Task material:
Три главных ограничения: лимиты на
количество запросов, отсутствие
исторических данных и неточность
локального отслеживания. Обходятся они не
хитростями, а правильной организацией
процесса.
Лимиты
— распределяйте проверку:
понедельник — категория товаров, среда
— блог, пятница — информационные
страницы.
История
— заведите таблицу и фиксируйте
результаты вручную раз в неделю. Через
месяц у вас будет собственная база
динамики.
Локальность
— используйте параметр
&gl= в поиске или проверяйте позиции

...

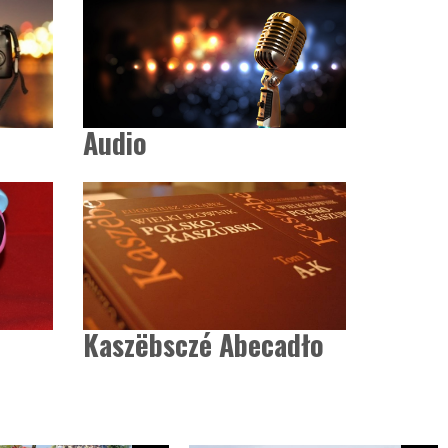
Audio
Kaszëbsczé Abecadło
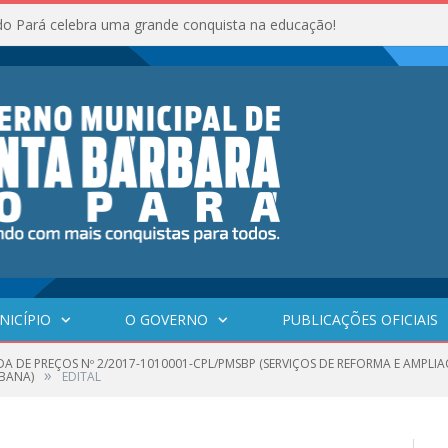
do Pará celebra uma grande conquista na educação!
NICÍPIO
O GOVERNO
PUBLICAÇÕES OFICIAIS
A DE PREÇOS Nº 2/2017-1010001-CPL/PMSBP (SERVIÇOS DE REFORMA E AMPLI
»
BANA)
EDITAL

Required work: Above are some records; copy exactly the lines from the one with "Три главных ограничения: лимиты на" through the one with "или проверяйте позиции", both included, and no others.

Answer for this exercise:
Три главных ограничения: лимиты на
количество запросов, отсутствие
исторических данных и неточность
локального отслеживания. Обходятся они не
хитростями, а правильной организацией
процесса.
Лимиты
— распределяйте проверку:
понедельник — категория товаров, среда
— блог, пятница — информационные
страницы.
История
— заведите таблицу и фиксируйте
результаты вручную раз в неделю. Через
месяц у вас будет собственная база
динамики.
Локальность
— используйте параметр
&gl= в поиске или проверяйте позиции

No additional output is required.